■ **Exercise description**: The lines of the records that include "click" should all be copied.

(Beginning of Data provided)

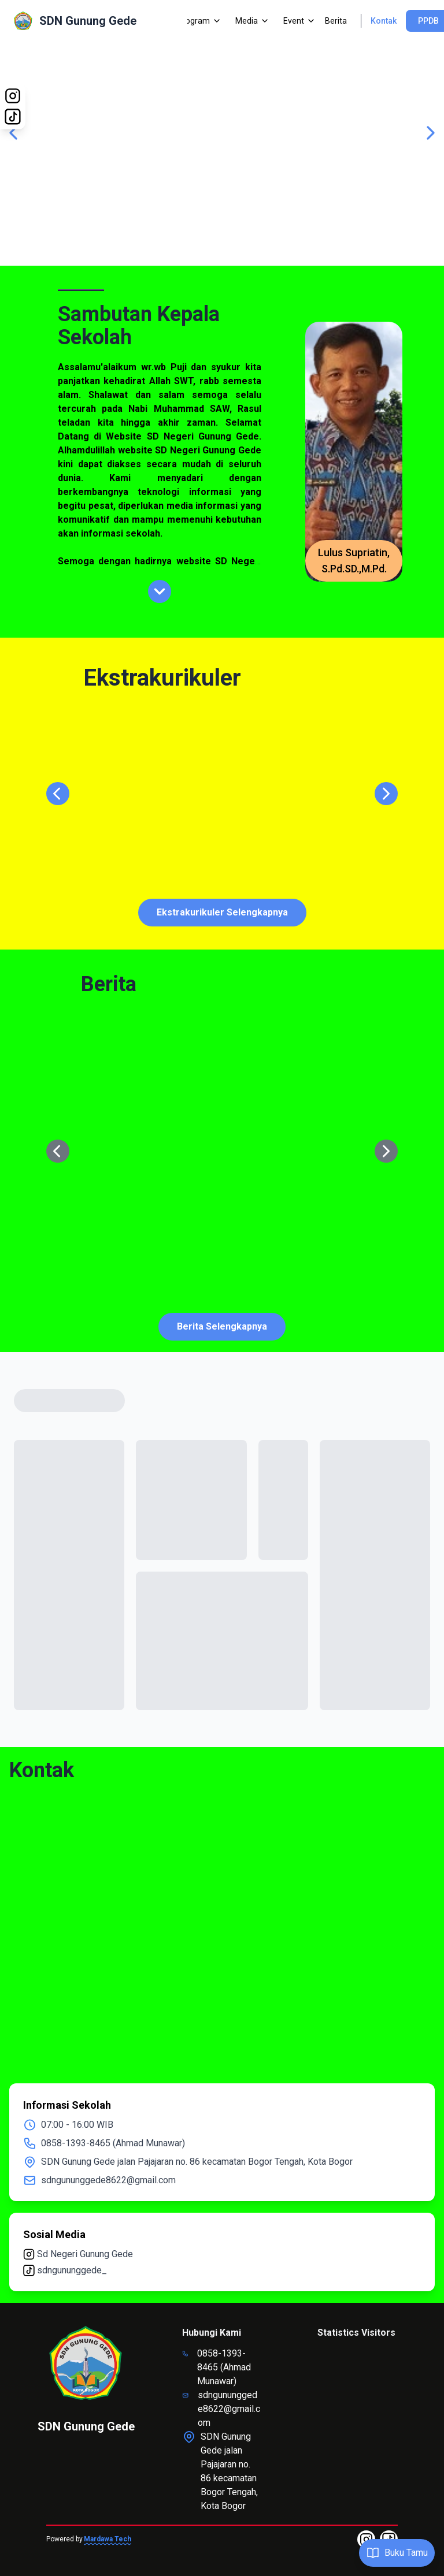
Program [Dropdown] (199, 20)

(End of Data provided)
(Beginning of Data provided)

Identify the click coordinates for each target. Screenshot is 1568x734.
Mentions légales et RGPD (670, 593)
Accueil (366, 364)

(End of Data provided)
(Beginning of Data provided)

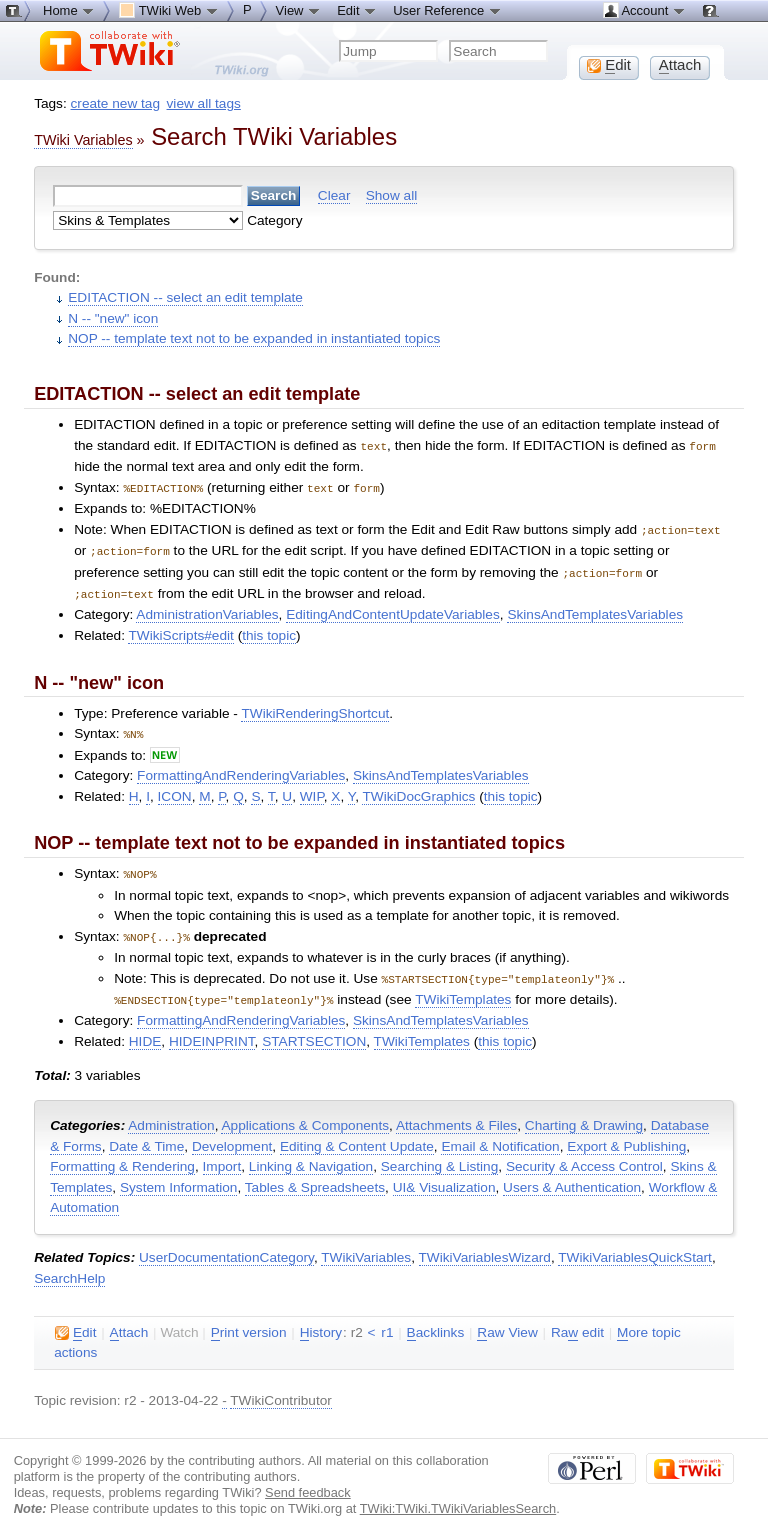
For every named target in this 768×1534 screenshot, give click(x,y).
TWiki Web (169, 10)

(End of Data provided)

■ **Response area**:
Identify the click coordinates for each target. Screenshot is 1568x734.
For every named target in this 768×1534 screenshot, give click(x,y).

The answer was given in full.